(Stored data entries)
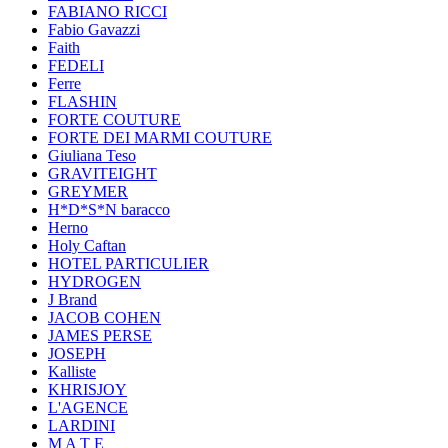
FABIANO RICCI
Fabio Gavazzi
Faith
FEDELI
Ferre
FLASHIN
FORTE COUTURE
FORTE DEI MARMI COUTURE
Giuliana Teso
GRAVITEIGHT
GREYMER
H*D*S*N baracco
Herno
Holy Caftan
HOTEL PARTICULIER
HYDROGEN
J Brand
JACOB COHEN
JAMES PERSE
JOSEPH
Kalliste
KHRISJOY
L'AGENCE
LARDINI
M A T E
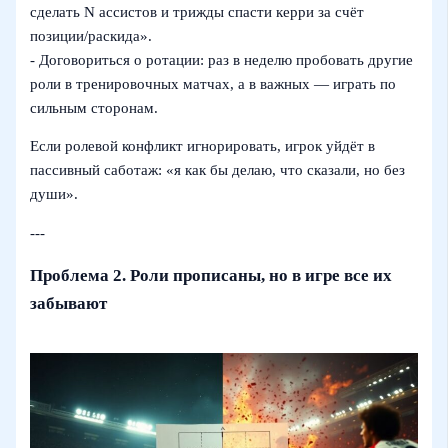
сделать N ассистов и трижды спасти керри за счёт
позиции/раскида».
- Договориться о ротации: раз в неделю пробовать другие
роли в тренировочных матчах, а в важных — играть по
сильным сторонам.
Если ролевой конфликт игнорировать, игрок уйдёт в
пассивный саботаж: «я как бы делаю, что сказали, но без
души».
---
Проблема 2. Роли прописаны, но в игре все их
забывают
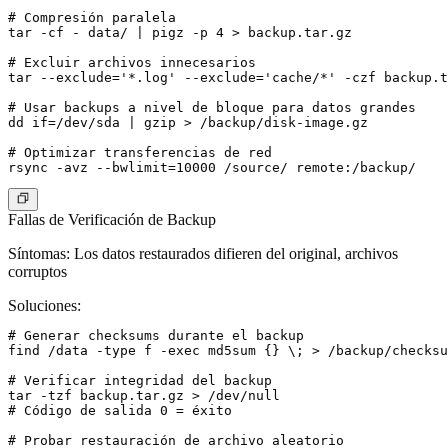
# Compresión paralela

tar -cf - data/ | pigz -p 4 > backup.tar.gz

# Excluir archivos innecesarios

tar --exclude='*.log' --exclude='cache/*' -czf backup.t
# Usar backups a nivel de bloque para datos grandes

dd if=/dev/sda | gzip > /backup/disk-image.gz

# Optimizar transferencias de red

Fallas de Verificación de Backup
Síntomas
: Los datos restaurados difieren del original, archivos
corruptos
Soluciones
:
# Generar checksums durante el backup

find /data -type f -exec md5sum {} \; > /backup/checksu
# Verificar integridad del backup

tar -tzf backup.tar.gz > /dev/null

# Código de salida 0 = éxito

# Probar restauración de archivo aleatorio
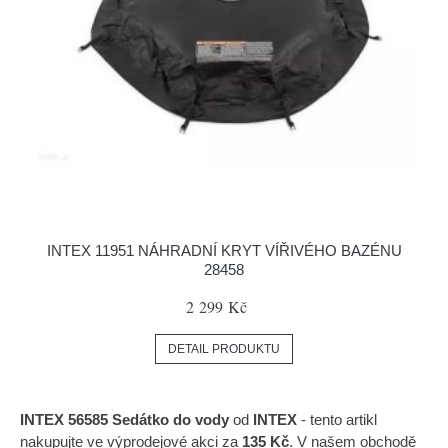
INTEX 11951 NÁHRADNÍ KRYT VÍŘIVÉHO BAZÉNU
28458
2 299 Kč
DETAIL PRODUKTU
INTEX 56585 Sedátko do vody
od
INTEX
- tento artikl
nakupujte ve výprodejové akci za
135 Kč
. V našem obchodě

Exercise instructions:
In your copy, include no pictures, but set down every record exactly.

Finished exercise:
FABIANO RICCI
Fabio Gavazzi
Faith
FEDELI
Ferre
FLASHIN
FORTE COUTURE
FORTE DEI MARMI COUTURE
Giuliana Teso
GRAVITEIGHT
GREYMER
H*D*S*N baracco
Herno
Holy Caftan
HOTEL PARTICULIER
HYDROGEN
J Brand
JACOB COHEN
JAMES PERSE
JOSEPH
Kalliste
KHRISJOY
L'AGENCE
LARDINI
M A T E
сделать N ассистов и трижды спасти керри за счёт
позиции/раскида».
- Договориться о ротации: раз в неделю пробовать другие
роли в тренировочных матчах, а в важных — играть по
сильным сторонам.
Если ролевой конфликт игнорировать, игрок уйдёт в
пассивный саботаж: «я как бы делаю, что сказали, но без
души».
---
Проблема 2. Роли прописаны, но в игре все их
забывают
# Compresión paralela

tar -cf - data/ | pigz -p 4 > backup.tar.gz

# Excluir archivos innecesarios

tar --exclude='*.log' --exclude='cache/*' -czf backup.t
# Usar backups a nivel de bloque para datos grandes

dd if=/dev/sda | gzip > /backup/disk-image.gz

# Optimizar transferencias de red

Fallas de Verificación de Backup
Síntomas
: Los datos restaurados difieren del original, archivos
corruptos
Soluciones
:
# Generar checksums durante el backup

find /data -type f -exec md5sum {} \; > /backup/checksu
# Verificar integridad del backup

tar -tzf backup.tar.gz > /dev/null

# Código de salida 0 = éxito

# Probar restauración de archivo aleatorio
INTEX 11951 NÁHRADNÍ KRYT VÍŘIVÉHO BAZÉNU
28458
2 299 Kč
DETAIL PRODUKTU
INTEX 56585 Sedátko do vody
od
INTEX
- tento artikl
nakupujte ve výprodejové akci za
135 Kč
. V našem obchodě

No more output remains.